Deep Dive
Bitcoin rally fueled by institutional FOMO and new ETFs
Bitcoin shot from 66K support to 75K this week, driven by MicroStrategy's relentless buying and the arrival of new spot Bitcoin ETFs from Goldman Sachs and Morgan Stanley. The creator called the 60K bottom weeks ago and sees money flow—not just technicals—as the real driver of price. ATR levels show 63K as rock-solid support to keep buying on dips, with 75K already breached. The trend has flipped positive, and the chart shows a classic buy-flag formation near support. With institutional adoption accelerating, the creator isn't calling a hyper-bull market, but the numbers speak for themselves. He notes MSTR's buying is spreading FOMO across other institutions, creating a multiplier effect.
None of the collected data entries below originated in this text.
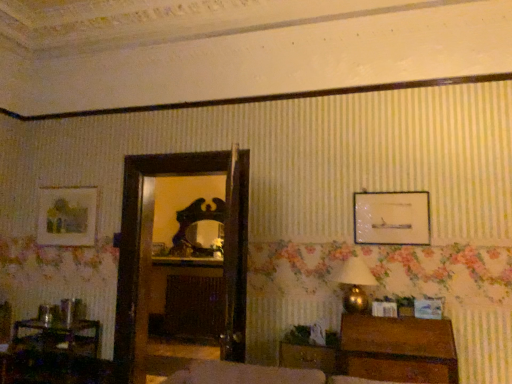 Identify the location of matte glass picture frame at upper right, which is the 1th picture frame from top to bottom. (391, 218).

From the picture: What is the approximate height of shiny dark wood mirror at center?

94.05 centimeters.

Describe the element at coordinates (397, 349) in the screenshot. I see `wooden chest at lower right` at that location.

This screenshot has height=384, width=512. Describe the element at coordinates (308, 357) in the screenshot. I see `wooden drawer at lower right` at that location.

The height and width of the screenshot is (384, 512). Find the location of `wooden table at lower left`. wooden table at lower left is located at coordinates (55, 355).

Measure the distance between point (55, 208) and camera.

They are 4.38 meters apart.

Where is `wooden picture frame at center, the 2th picture frame in the right-to-left sequence`? wooden picture frame at center, the 2th picture frame in the right-to-left sequence is located at coordinates (159, 249).

From a real-world perspective, which object stands above the other?

gold metallic table lamp at right.

Which object is more forward, gold metallic table lamp at right or wooden table at lower left?

gold metallic table lamp at right is in front.

Would you say gold metallic table lamp at right is inside or outside wooden table at lower left?

gold metallic table lamp at right is not enclosed by wooden table at lower left.

Looking at this image, looking at their sizes, would you say gold metallic table lamp at right is wider or thinner than wooden table at lower left?

In the image, gold metallic table lamp at right appears to be more narrow than wooden table at lower left.

Does wooden table at lower left have a larger size compared to shiny dark wood mirror at center?

Yes, wooden table at lower left is bigger than shiny dark wood mirror at center.

Based on the photo, is wooden table at lower left positioned beyond the bounds of shiny dark wood mirror at center?

Yes, wooden table at lower left is not within shiny dark wood mirror at center.

How distant is wooden table at lower left from shiny dark wood mirror at center?

wooden table at lower left is 1.84 meters away from shiny dark wood mirror at center.

Identify the location of table lying on the left of shiny dark wood mirror at center. This screenshot has height=384, width=512. (55, 355).

Does gold metallic table lamp at right turn towards matte wooden picture frame at upper left, which is the 2th picture frame in top-to-bottom order?

No, gold metallic table lamp at right is not turned towards matte wooden picture frame at upper left, which is the 2th picture frame in top-to-bottom order.

Is gold metallic table lamp at right beside matte wooden picture frame at upper left, which is counted as the first picture frame, starting from the left?

gold metallic table lamp at right and matte wooden picture frame at upper left, which is counted as the first picture frame, starting from the left, are clearly separated.

Does gold metallic table lamp at right come in front of matte wooden picture frame at upper left, which is counted as the second picture frame, starting from the bottom?

Yes.

From a real-world perspective, is gold metallic table lamp at right above or below matte wooden picture frame at upper left, positioned as the second picture frame in back-to-front order?

gold metallic table lamp at right is situated lower than matte wooden picture frame at upper left, positioned as the second picture frame in back-to-front order, in the real world.

Considering the sizes of objects wooden chest at lower right and wooden drawer at lower right in the image provided, who is thinner, wooden chest at lower right or wooden drawer at lower right?

Thinner between the two is wooden drawer at lower right.

Which is nearer, (431, 359) or (336, 354)?

Point (431, 359)

Can you confirm if wooden chest at lower right is shorter than wooden drawer at lower right?

Incorrect, the height of wooden chest at lower right does not fall short of that of wooden drawer at lower right.

Considering the relative sizes of gold metallic table lamp at right and wooden chest at lower right in the image provided, is gold metallic table lamp at right smaller than wooden chest at lower right?

Correct, gold metallic table lamp at right occupies less space than wooden chest at lower right.

Between gold metallic table lamp at right and wooden chest at lower right, which one has larger width?

With larger width is wooden chest at lower right.

From the picture: From the image's perspective, who appears lower, wooden picture frame at center, which is the 2th picture frame in left-to-right order, or matte glass picture frame at upper right, which is the 1th picture frame from top to bottom?

wooden picture frame at center, which is the 2th picture frame in left-to-right order, is shown below in the image.

What's the angular difference between wooden picture frame at center, which is the 2th picture frame in left-to-right order, and matte glass picture frame at upper right, which is the 1th picture frame from top to bottom,'s facing directions?

There is a 1.58-degree angle between the facing directions of wooden picture frame at center, which is the 2th picture frame in left-to-right order, and matte glass picture frame at upper right, which is the 1th picture frame from top to bottom.

Which of these two, wooden picture frame at center, positioned as the third picture frame in front-to-back order, or matte glass picture frame at upper right, the 3th picture frame in the left-to-right sequence, is thinner?

matte glass picture frame at upper right, the 3th picture frame in the left-to-right sequence, is thinner.

From a real-world perspective, is wooden picture frame at center, which appears as the 1th picture frame when ordered from the bottom, below matte glass picture frame at upper right, the 1th picture frame viewed from the front?

Yes.

From a real-world perspective, is matte wooden picture frame at upper left, which is the 3th picture frame from right to left, positioned above or below wooden table at lower left?

In terms of real-world spatial position, matte wooden picture frame at upper left, which is the 3th picture frame from right to left, is above wooden table at lower left.

Considering the sizes of objects matte wooden picture frame at upper left, which is the 3th picture frame from right to left, and wooden table at lower left in the image provided, who is bigger, matte wooden picture frame at upper left, which is the 3th picture frame from right to left, or wooden table at lower left?

wooden table at lower left is bigger.

Looking at this image, is matte wooden picture frame at upper left, which is counted as the second picture frame, starting from the bottom, to the left of wooden table at lower left from the viewer's perspective?

Indeed, matte wooden picture frame at upper left, which is counted as the second picture frame, starting from the bottom, is positioned on the left side of wooden table at lower left.

From the image's perspective, would you say matte wooden picture frame at upper left, which is the 2th picture frame from front to back, is shown under wooden table at lower left?

Incorrect, from the image's perspective, matte wooden picture frame at upper left, which is the 2th picture frame from front to back, is higher than wooden table at lower left.

What are the coordinates of `table lamp in front of the wooden table at lower left` in the screenshot? It's located at (355, 284).

Where is `table on the left side of shiny dark wood mirror at center`? This screenshot has width=512, height=384. table on the left side of shiny dark wood mirror at center is located at coordinates (55, 355).

Estimate the real-world distances between objects in this image. Which object is further from wooden drawer at lower right, shiny dark wood mirror at center or gold metallic table lamp at right?

The object further to wooden drawer at lower right is shiny dark wood mirror at center.

Based on their spatial positions, is wooden chest at lower right or matte wooden picture frame at upper left, which is the 2th picture frame from front to back, further from gold metallic table lamp at right?

Based on the image, matte wooden picture frame at upper left, which is the 2th picture frame from front to back, appears to be further to gold metallic table lamp at right.

When comparing their distances from wooden picture frame at center, arranged as the 1th picture frame when viewed from the back, does wooden table at lower left or wooden drawer at lower right seem closer?

wooden table at lower left.

Estimate the real-world distances between objects in this image. Which object is further from shiny dark wood mirror at center, matte glass picture frame at upper right, which is the 1th picture frame from top to bottom, or wooden picture frame at center, which appears as the 1th picture frame when ordered from the bottom?

matte glass picture frame at upper right, which is the 1th picture frame from top to bottom.

Estimate the real-world distances between objects in this image. Which object is further from wooden chest at lower right, gold metallic table lamp at right or shiny dark wood mirror at center?

shiny dark wood mirror at center is positioned further to the anchor wooden chest at lower right.

From the image, which object appears to be farther from matte glass picture frame at upper right, acting as the 3th picture frame starting from the back, gold metallic table lamp at right or wooden table at lower left?

Among the two, wooden table at lower left is located further to matte glass picture frame at upper right, acting as the 3th picture frame starting from the back.

Based on the photo, estimate the real-world distances between objects in this image. Which object is closer to wooden drawer at lower right, shiny dark wood mirror at center or wooden chest at lower right?

wooden chest at lower right is closer to wooden drawer at lower right.

Which object lies nearer to the anchor point wooden picture frame at center, arranged as the 1th picture frame when viewed from the back, matte glass picture frame at upper right, the 1th picture frame viewed from the front, or gold metallic table lamp at right?

Among the two, gold metallic table lamp at right is located nearer to wooden picture frame at center, arranged as the 1th picture frame when viewed from the back.

The image size is (512, 384). In order to click on picture frame positioned between wooden table at lower left and shiny dark wood mirror at center from near to far in this screenshot , I will do `click(67, 216)`.

The width and height of the screenshot is (512, 384). I want to click on table lamp between matte wooden picture frame at upper left, which is the 2th picture frame in top-to-bottom order, and matte glass picture frame at upper right, the 3th picture frame in the left-to-right sequence, so click(355, 284).

This screenshot has height=384, width=512. I want to click on mirror between gold metallic table lamp at right and wooden picture frame at center, which is the 2th picture frame in left-to-right order, from front to back, so click(195, 223).

This screenshot has height=384, width=512. I want to click on drawer between wooden table at lower left and wooden chest at lower right, so click(x=308, y=357).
AI chip stocks ripping 40-77% in two weeks—leap options are the play
Micron, Marvell, Broadcom, and Nvidia have all surged 40-77% in the last two weeks, turning a single dip entry into 2-3x gains via leap options (far-dated calls). Micron specifically bounced from its biggest 9-month mean reversion at 320 bucks and shot to 464, a 44% move in 15 days. Marvell went vertical from 77 bucks in January, fell to 44, then ripped back to 134—a 77% move in 40 days. The creator stresses that buying 300-320 leaps on that dip would have printed enormous returns. He also points out that when Micron hits 1000 bucks (which he expects within a year or two), it will likely split, and leap holders will make even more. Broadcom likewise showed a 2-standard-deviation mean reversion dip, a classic buy signal, and then gapped up nearly 40% in 15 days.
Tesla's mean reversion kill-zone called the bottom; up 65 points in two days
Tesla hit its lowest mean-reversion level in a year at 330-340 bucks last week. The creator, who had flagged this exact range as a buy zone, watched it rip $65 in two days to hit 394.65 today. The mean reversion indicator dropping to -2.5 standard deviations below the 200-day MA is a textbook 'kill zone,' and price confirmed by rebounding off that level and accelerating upward. He reiterates the lesson: don't chase 25-50% moves after the fact; instead, buy the dips when mean reversion extremes appear. The move has been massive enough that Tesla alone has captured most of his gains this week, and it still has room to run to 499 (level six on the ATR model).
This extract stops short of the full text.